Louis XIV sometimes danced leading roles that were suitably royal or godlike.


Louis XIV integrated ballet deeply in court social functions and fixated his nobles' attention on upholding standards in ballet dancing, effectively distracting them from political activities.


Pierre Beauchamp, his private dance instructor, was ordered by Louis XIV to come up with a notation system to record ballet performances, which he did with great success.


Louis XIV's work was adopted and published by Feuillet in 1700 as Choregraphie.


Louis XIV greatly emphasized etiquettes in ballet dancing, evidently seen in "La belle danse".


Louis XIV had many ailments: for example, symptoms of diabetes, as confirmed in reports of suppurating periostitis in 1678, dental abscesses in 1696, along with recurring boils, fainting spells, gout, dizziness, hot flushes, and headaches.


Louis XIV's body was laid to rest in Saint-Denis Basilica outside Paris.


Louis XIV's last surviving legitimate son, the Dauphin, died in 1711.


Barely a year later, the Duke of Burgundy, the eldest of the Dauphin's three sons and then heir-apparent to Louis XIV, followed his father.


Louis XIV foresaw an underaged successor and sought to restrict the power of his nephew Philip II, Duke of Orleans, who, as his closest surviving legitimate relative in France, would probably become regent to the prospective Louis XIV XV.
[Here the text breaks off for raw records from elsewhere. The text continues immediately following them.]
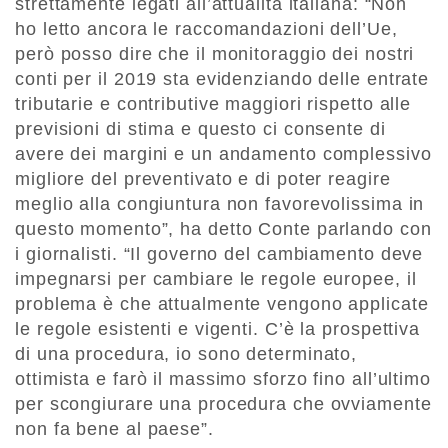
strettamente legati all’attualità italiana: “Non
ho letto ancora le raccomandazioni dell’Ue,
però posso dire che il monitoraggio dei nostri
conti per il 2019 sta evidenziando delle entrate
tributarie e contributive maggiori rispetto alle
previsioni di stima e questo ci consente di
avere dei margini e un andamento complessivo
migliore del preventivato e di poter reagire
meglio alla congiuntura non favorevolissima in
questo momento”, ha detto Conte parlando con
i giornalisti. “Il governo del cambiamento deve
impegnarsi per cambiare le regole europee, il
problema è che attualmente vengono applicate
le regole esistenti e vigenti. C’è la prospettiva
di una procedura, io sono determinato,
ottimista e farò il massimo sforzo fino all’ultimo
per scongiurare una procedura che ovviamente
non fa bene al paese”.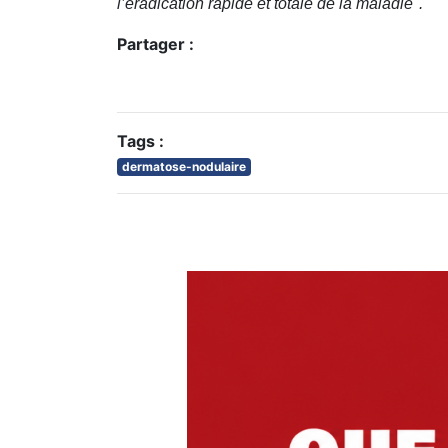
l’éradication rapide et totale de la maladie".
Partager :
Tags :
dermatose-nodulaire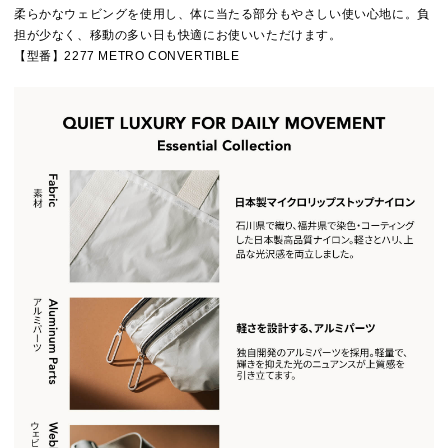
柔らかなウェビングを使用し、体に当たる部分もやさしい使い心地に。負
担が少なく、移動の多い日も快適にお使いいただけます。
【型番】2277 METRO CONVERTIBLE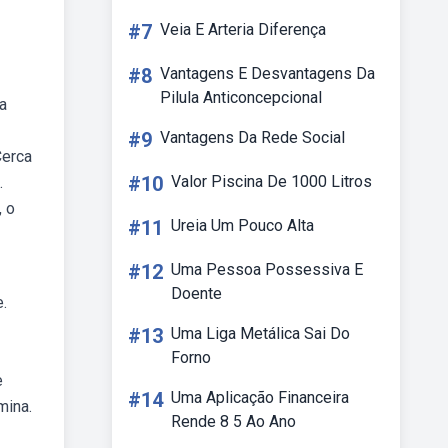
#7
Veia E Arteria Diferença
#8
Vantagens E Desvantagens Da
Pilula Anticoncepcional
a
#9
Vantagens Da Rede Social
Cerca
#10
Valor Piscina De 1000 Litros
.
, o
#11
Ureia Um Pouco Alta
#12
Uma Pessoa Possessiva E
Doente
.
#13
Uma Liga Metálica Sai Do
Forno
e
#14
Uma Aplicação Financeira
mina.
Rende 8 5 Ao Ano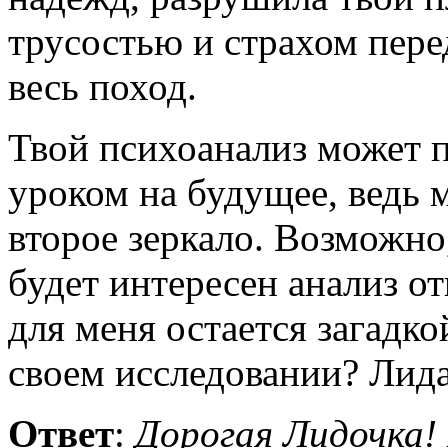
трусостью и страхом пере
весь поход.
Твой психоанализ может 
уроком на будущее, ведь 
второе зеркало. Возможн
будет интересен анализ о
для меня остается загадко
своем исследовании? Лида.
Ответ
:
Дорогая Лидочка!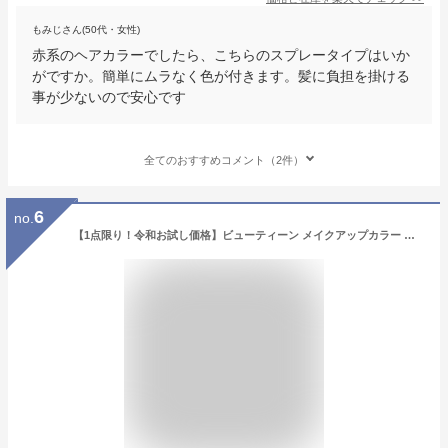
もみじさん(50代・女性)
赤系のヘアカラーでしたら、こちらのスプレータイプはいか
がですか。簡単にムラなく色が付きます。髪に負担を掛ける
事が少ないので安心です
全てのおすすめコメント（2件）
6
no.
【1点限り！令和お試し価格】ビューティーン メイクアップカラー ワイルドレッド 145g ヘアカラー剤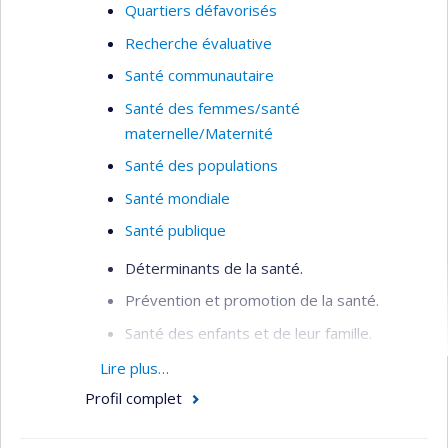
Quartiers défavorisés
Recherche évaluative
Santé communautaire
Santé des femmes/santé
maternelle/Maternité
Santé des populations
Santé mondiale
Santé publique
Déterminants de la santé.
Prévention et promotion de la santé.
Santé des enfants et de leur famille.
Inégalités sociales de santé.
Lire plus…
Profil complet
Organisation de la santé publique.
Santé mondiale.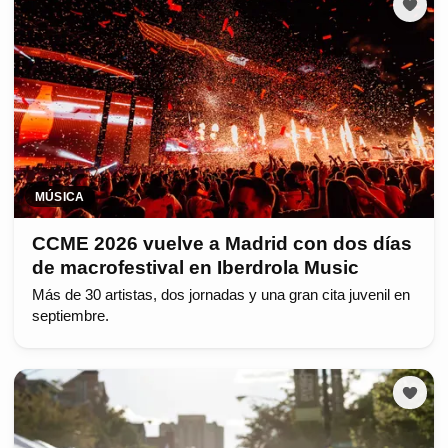
MÚSICA
CCME 2026 vuelve a Madrid con dos días
de macrofestival en Iberdrola Music
Más de 30 artistas, dos jornadas y una gran cita juvenil en
septiembre.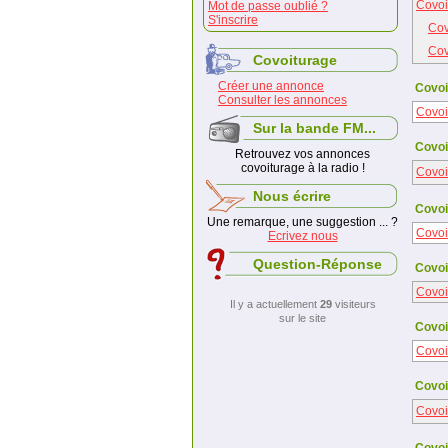
Covoi
Mot de passe oublié ?
S'inscrire
Cov
Cov
Covoiturage
Créer une annonce
Covoi
Consulter les annonces
Covoi
Sur la bande FM...
Covoi
Retrouvez vos annonces
covoiturage à la radio !
Covoi
Nous écrire
Covoi
Une remarque, une suggestion ... ?
Covoi
Ecrivez nous
Question-Réponse
Covoit
Covoi
Il y a actuellement
29
visiteurs
sur le site
Covoi
Covoi
Covoi
Covoi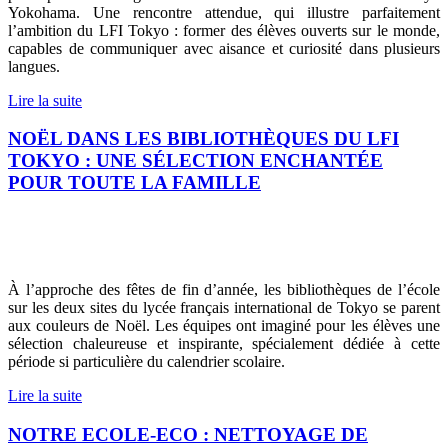
Yokohama. Une rencontre attendue, qui illustre parfaitement
l’ambition du LFI Tokyo : former des élèves ouverts sur le monde,
capables de communiquer avec aisance et curiosité dans plusieurs
langues.
Lire la suite
NOËL DANS LES BIBLIOTHÈQUES DU LFI
TOKYO : UNE SÉLECTION ENCHANTÉE
POUR TOUTE LA FAMILLE
À l’approche des fêtes de fin d’année, les bibliothèques de l’école
sur les deux sites du lycée français international de Tokyo se parent
aux couleurs de Noël. Les équipes ont imaginé pour les élèves une
sélection chaleureuse et inspirante, spécialement dédiée à cette
période si particulière du calendrier scolaire.
Lire la suite
NOTRE ECOLE-ECO : NETTOYAGE DE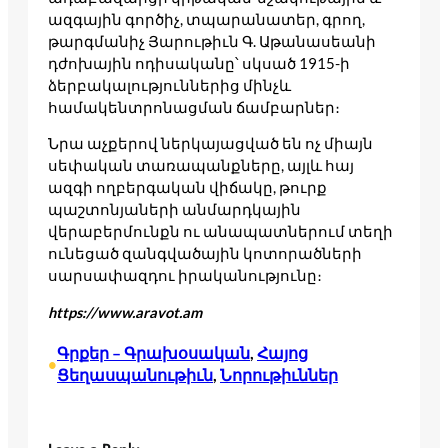
ազգային գործիչ, տպարանատեր, գրող,
թարգմանիչ Յարութիւն Գ. Աթանասեանի
դժոխային ոդիսականը՝ սկսած 1915-ի
ձերբակալություններից մինչև
համակենտրոնացման ճամբարներ։
Նրա աչքերով ներկայացված են ոչ միայն
սեփական տառապանքները, այլև հայ
ազգի ողբերգական վիճակը, թուրք
պաշտոնյաների անմարդկային
վերաբերմունքն ու անապատներում տեղի
ունեցած զանգվածային կոտորածների
սարսափազդու իրականությունը։
https://www.aravot.am
Գրքեր – Գրախօսական
, 
Հայոց
•
Ցեղասպանութիւն
, 
Նորութիւններ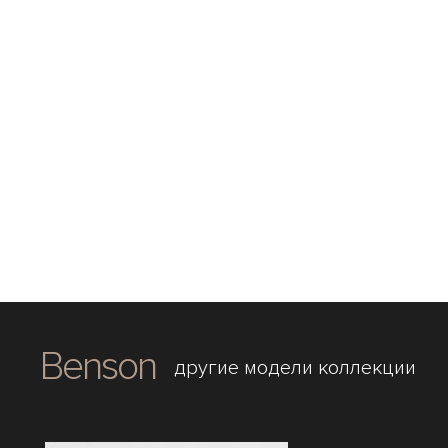
Benson
другие модели коллекции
Orleans had Louis XIV' will annulled by the Parlement of Paris after his death and made himself sole regent.


Louis XIV stripped Maine and his brother, Louis-Alexandre, Count of Toulouse, of the rank of Prince of the Blood, which Louis had granted them, and significantly reduced Maine's power and privileges.


Louis XIV's only surviving legitimate grandson, Philip V, was not included in the line of succession due to having renounced the French throne after the war of the Spanish Succession, which lasted for 13 years after the death of Charles II of Spain in 1700.


Louis XIV' detractors have argued that his considerable foreign, military and domestic expenditure impoverished and bankrupted France.


Louis XIV's supporters distinguish the state, which was impoverished, from France, which was not.


Alternatively, Louis XIV' critics attribute the social upheaval culminating in the French Revolution to his failure to reform French institutions while the monarchy was still secure.


The memoirist Saint-Simon, who claimed that Louis XIV slighted him, criticised him thus:.


Voltaire's history, The Age of Louis XIV, named Louis' reign as not only one of the four great ages in which reason and culture flourished, but the greatest ever.


Louis XIV named it after Louis IX and intended it as a reward for outstanding officers.


Louis XIV' patriline is the line from which he is descended father to son.


Patrilineal descent is the principle behind membership in royal houses, as it can be traced back through the generations - which means that if King Louis XIV were to choose an historically accurate house name it would be Robertian, as all his male-line ancestors have been of that house.


Louis XIV is a member of the House of Bourbon, a branch of the Capetian dynasty and of the Robertians.


Louis XIV' patriline is the line from which he is descended father to son.